Sim, vitorioso porque você conseguiu, antes mesmo de se formar na faculdade, aquilo que todos os seus amigos, parentes, conhecidos e colegas sempre desejaram: uma intensa vida profissional em uma grande empresa, com uma gloriosa morte de tanto trabalhar.

Não se engane: você conseguiu em um estágio de férias o que a grande maioria dos seus amigos demorará décadas para conseguir: desperdiçar uma vida como um escravo de colarinho branco sem objetivos ou metas que não o bônus do meio do ano e a prostituta de luxo comemorativa.

Sim, é verdade, você não teve a oportunidade de comprar um carro italiano, viajar para culturas exóticas e cheirar cocaína com seu chefe. Mas acredite, o que lhe faltou em experiência lhe sobrou em velocidade: és o Usain Bolt do mercado financeiro.

Seus pais sentirão sua falta, mas não se preocupe: há uma chance bem grande de eles conseguirem uma gorda indenização do Banco em virtude da sua morte. Uma indenização que não fará eles lhe esquecerem, mas que, ao menos, dará a seus genitores a sensação de que a Justiça foi feita. Não vamos dizer para eles que essa ação judicial provavelmente será conduzida por um advogado e um estagiário que, tais quais você, vararão a noite em claro para projetar o próprio nome nos registros judiciais (e empresariais).

Seus amigos… Bom, seus amigos, admitindo que existam amigos de alguém tão concentrado e disciplinado, alguns vão achar um absurdo o que aconteceu, e vão prometer a si mesmos que não serão iguais, e colocarão uma clara linha de objetivo que pretenderão atingir para então se aposentar. E obviamente não a atingirão.

Outros vão ser mais ponderados “o cara exagerou”, uns dirão. Outros dirão que você “deveria saber da sua doença”. E vão ter uma postura mais equilibrada: “Trabalhe, mas não muito, para poder trabalhar sempre”.

Talvez alguns mudem de opinião a respeito da vida. Talvez você vire mais posts de blog. Talvez você um dia vire um meme, ou uma apresentação de power point com uma música chata de fundo que pessoas reencaminharão entre uma planilha e outra pra se sentir parte de uma vida menos fútil.

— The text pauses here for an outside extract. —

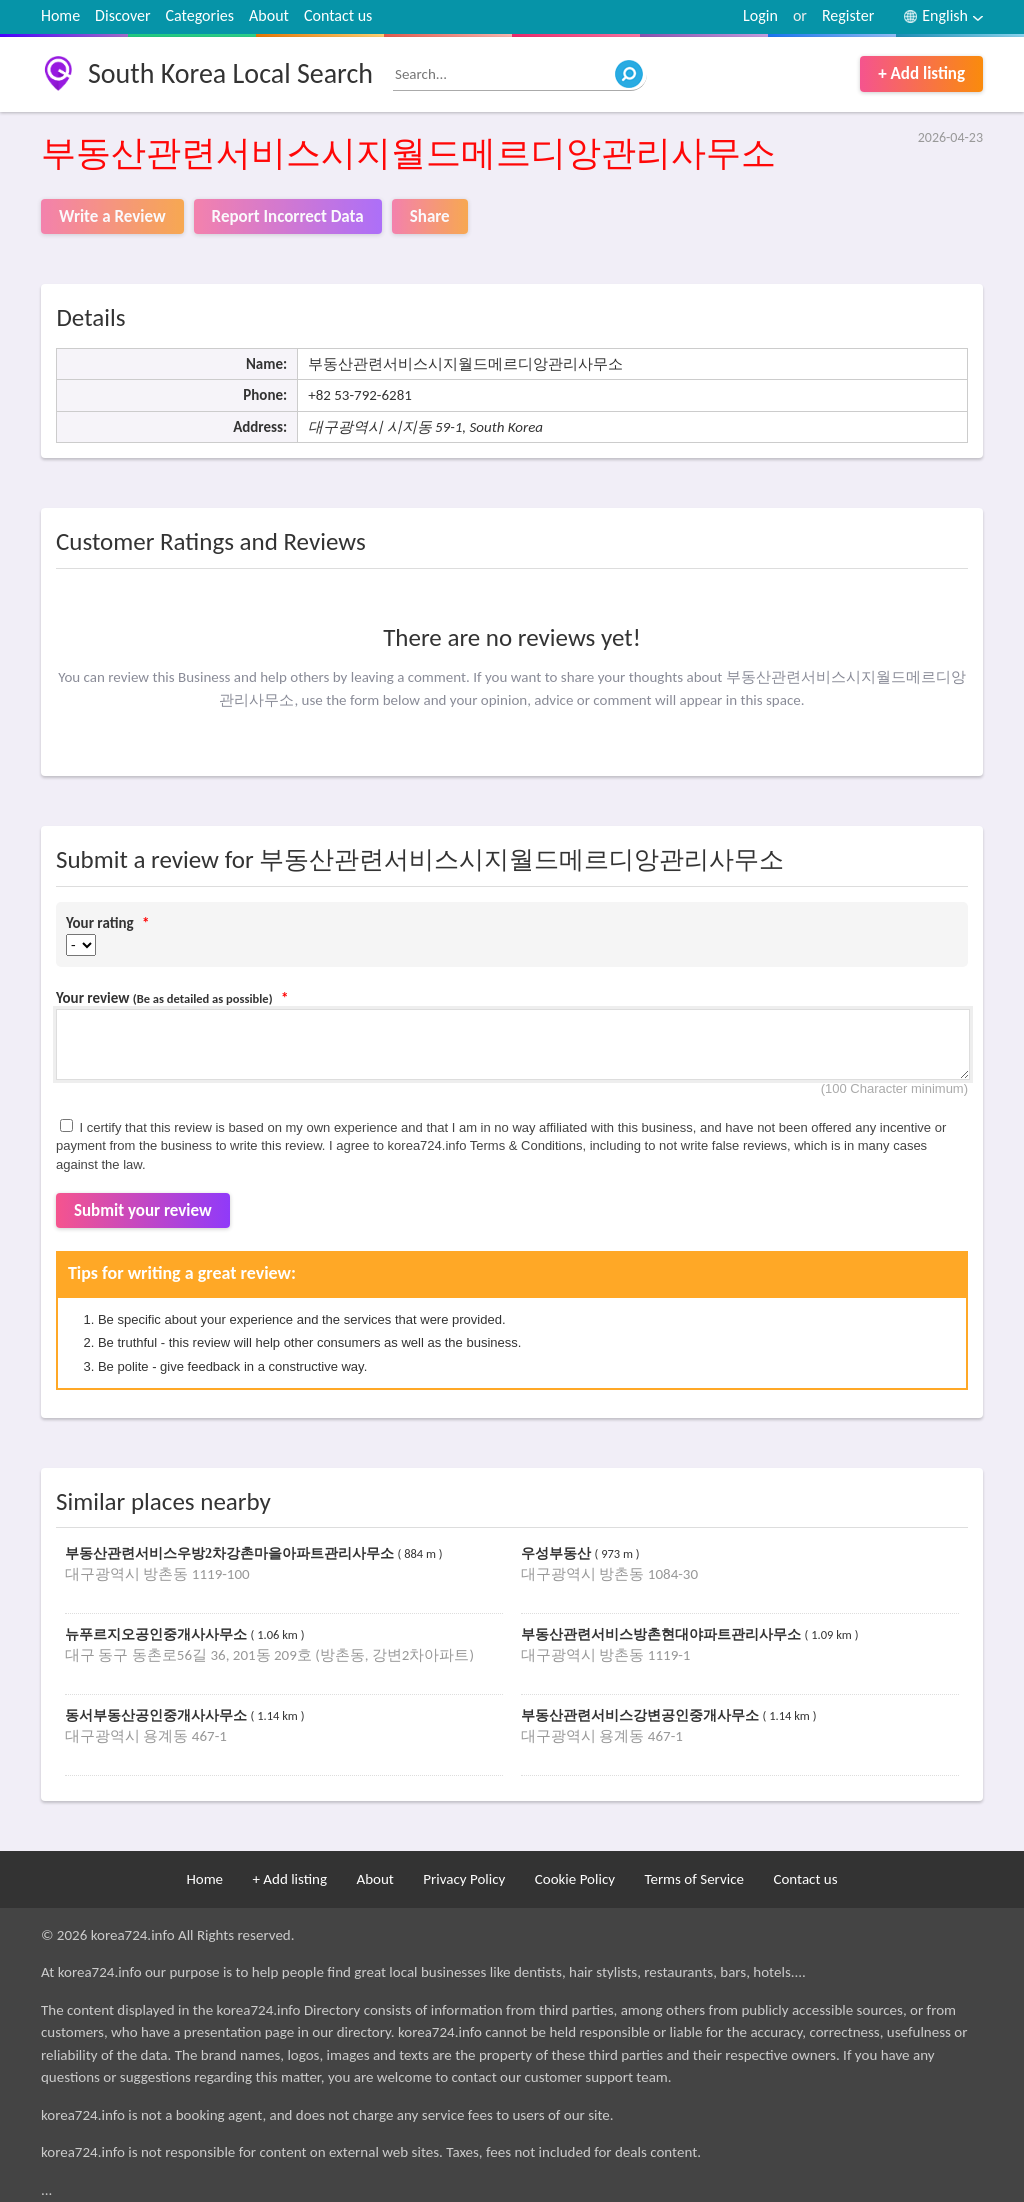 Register (848, 15)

Mas isso não importa: você conseguiu o que desejava: Trabalhou em uma grande empresa até morrer, será lembrado por colegas e amigos como alguém muito esforçado e, em breve, esquecido.

Me questiono o que você conseguiu com isso. Se você se sentiu realizado pouco antes de cair inconsciente no banheiro. Ou se você se sentia estafado, vazio de sentido e significado. Qual foi seu último pensamento? O aperto de mão do seu chefe dizendo “bem vindo a bordo”, ou de sua primeira namorada dizendo “continue, por favor!”? Talvez de um velho amigo.

Será que você se arrependeu? Teria você se arrependido menos se, ao invés de morrer aos 21 anos como estagiário, tivesse morrido aos 54 como vice-diretor? Seus amigos se arrependerão nos anos que se seguirão?

Ou era um homem em uma missão? Um jovem paraquedista no dia D, preso nas engrenagens das máquinas de guerra? Lamento dizer que você não terá memorial nem cruz branca, pois monumentos são partes dos tempos de paz, e essa guerra não tem data para acabar.

E por isso, peço desculpas por não lhe dar seu nome. Não me referir a você pela sua identidade. Nomeando-lhe, deixarão de pensar em você como quem você realmente é: O cara na frente do computador. Quero que toda vez que alguém perguntar “lembra do cara que trabalhou até morrer?” a resposta não seja sim ou não, mas sim “qual deles?”.